§ **Problem to work on**:
An exact transcription of all the data is required; the pictures are to be left out.

§ **The data**:
────────

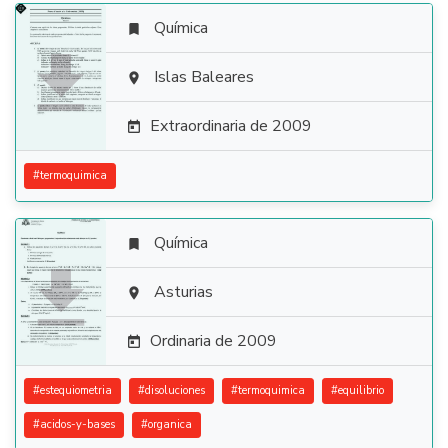
Química


Islas Baleares

Extraordinaria de 2009

#
termoquimica
Química


Asturias

Ordinaria de 2009

#
estequiometria
#
disoluciones
#
termoquimica
#
equilibrio
#
acidos-y-bases
#
organica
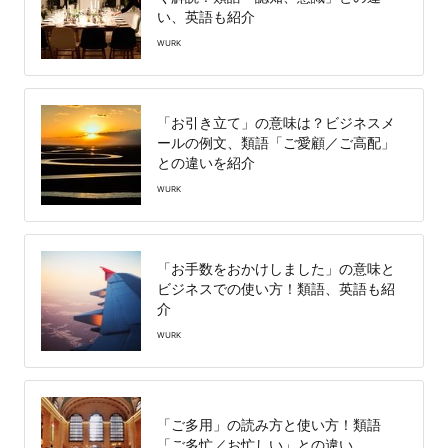
い、英語も紹介
WURK
「お引き立て」の意味は？ビジネスメ
ールの例文、類語「ご愛顧／ご高配」
との違いを紹介
WURK
「お手数をおかけしました」の意味と
ビジネスでの使い方！類語、英語も紹
介
WURK
「ご多用」の読み方と使い方！類語
「ご多忙／お忙しい」との違い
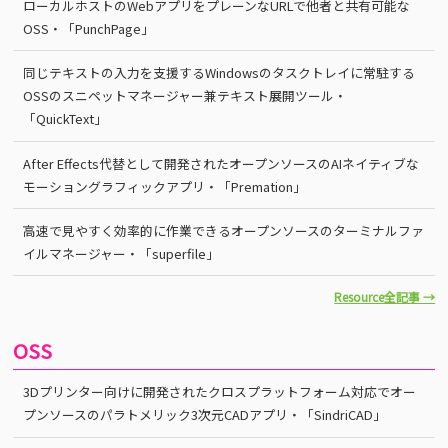
ローカルホストのWebアプリをプレーンなURLで他者と共有可能な
OSS・「PunchPage」
同じテキストの入力を支援するWindowsのタスクトレイに常駐する
OSSのスニペットマネージャー兼テキスト展開ツール・
「QuickText」
After Effects代替として開発されたオープンソースのAIネイティブな
モーショングラフィックアプリ・「Premation」
高速で見やすく効率的に作業できるオープンソースのターミナルファ
イルマネージャー・「superfile」
Resource全記事 →
OSS
3Dプリンター向けに開発されたクロスプラットフォーム対応でオー
プンソースのパラトメリック3次元CADアプリ・「SindriCAD」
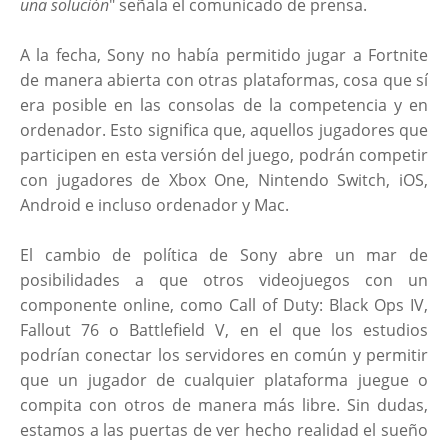
una solución
" señala el comunicado de prensa.
A la fecha, Sony no había permitido jugar a Fortnite
de manera abierta con otras plataformas, cosa que sí
era posible en las consolas de la competencia y en
ordenador. Esto significa que, aquellos jugadores que
participen en esta versión del juego, podrán competir
con jugadores de Xbox One, Nintendo Switch, iOS,
Android e incluso ordenador y Mac.
El cambio de política de Sony abre un mar de
posibilidades a que otros videojuegos con un
componente online, como Call of Duty: Black Ops IV,
Fallout 76 o Battlefield V, en el que los estudios
podrían conectar los servidores en común y permitir
que un jugador de cualquier plataforma juegue o
compita con otros de manera más libre. Sin dudas,
estamos a las puertas de ver hecho realidad el sueño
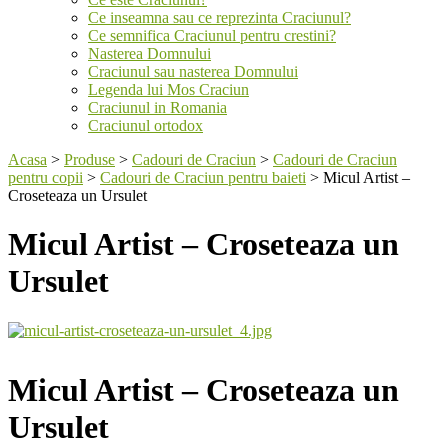
Ce inseamna sau ce reprezinta Craciunul?
Ce semnifica Craciunul pentru crestini?
Nasterea Domnului
Craciunul sau nasterea Domnului
Legenda lui Mos Craciun
Craciunul in Romania
Craciunul ortodox
Acasa
>
Produse
>
Cadouri de Craciun
>
Cadouri de Craciun
pentru copii
>
Cadouri de Craciun pentru baieti
>
Micul Artist –
Croseteaza un Ursulet
Micul Artist – Croseteaza un
Ursulet
Micul Artist – Croseteaza un
Ursulet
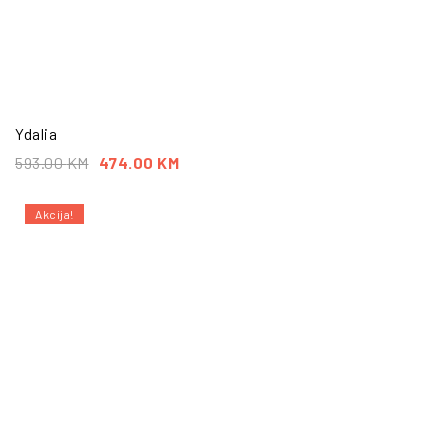
Ydalia
593.00
KM
474.00
KM
Akcija!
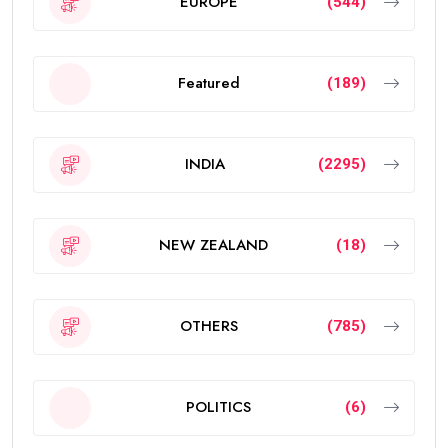
EUROPE
(544)
Featured
(189)
INDIA
(2295)
NEW ZEALAND
(18)
OTHERS
(785)
POLITICS
(6)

────────

§ **Exercise output**:
Química


Islas Baleares

Extraordinaria de 2009

#
termoquimica
Química


Asturias

Ordinaria de 2009

#
estequiometria
#
disoluciones
#
termoquimica
#
equilibrio
#
acidos-y-bases
#
organica
い、英語も紹介
WURK
「お引き立て」の意味は？ビジネスメ
ールの例文、類語「ご愛顧／ご高配」
との違いを紹介
WURK
「お手数をおかけしました」の意味と
ビジネスでの使い方！類語、英語も紹
介
WURK
「ご多用」の読み方と使い方！類語
「ご多忙／お忙しい」との違い
ローカルホストのWebアプリをプレーンなURLで他者と共有可能な
OSS・「PunchPage」
同じテキストの入力を支援するWindowsのタスクトレイに常駐する
OSSのスニペットマネージャー兼テキスト展開ツール・
「QuickText」
After Effects代替として開発されたオープンソースのAIネイティブな
モーショングラフィックアプリ・「Premation」
高速で見やすく効率的に作業できるオープンソースのターミナルファ
イルマネージャー・「superfile」
Resource全記事 →
OSS
3Dプリンター向けに開発されたクロスプラットフォーム対応でオー
プンソースのパラトメリック3次元CADアプリ・「SindriCAD」
una solución
" señala el comunicado de prensa.
A la fecha, Sony no había permitido jugar a Fortnite
de manera abierta con otras plataformas, cosa que sí
era posible en las consolas de la competencia y en
ordenador. Esto significa que, aquellos jugadores que
participen en esta versión del juego, podrán competir
con jugadores de Xbox One, Nintendo Switch, iOS,
Android e incluso ordenador y Mac.
El cambio de política de Sony abre un mar de
posibilidades a que otros videojuegos con un
componente online, como Call of Duty: Black Ops IV,
Fallout 76 o Battlefield V, en el que los estudios
podrían conectar los servidores en común y permitir
que un jugador de cualquier plataforma juegue o
compita con otros de manera más libre. Sin dudas,
estamos a las puertas de ver hecho realidad el sueño
Ce inseamna sau ce reprezinta Craciunul?
Ce semnifica Craciunul pentru crestini?
Nasterea Domnului
Craciunul sau nasterea Domnului
Legenda lui Mos Craciun
Craciunul in Romania
Craciunul ortodox
Acasa
>
Produse
>
Cadouri de Craciun
>
Cadouri de Craciun
pentru copii
>
Cadouri de Craciun pentru baieti
>
Micul Artist –
Croseteaza un Ursulet
Micul Artist – Croseteaza un
Ursulet
Micul Artist – Croseteaza un
Ursulet
Ydalia
593.00
KM
474.00
KM
Akcija!
EUROPE
(544)
Featured
(189)
INDIA
(2295)
NEW ZEALAND
(18)
OTHERS
(785)
POLITICS
(6)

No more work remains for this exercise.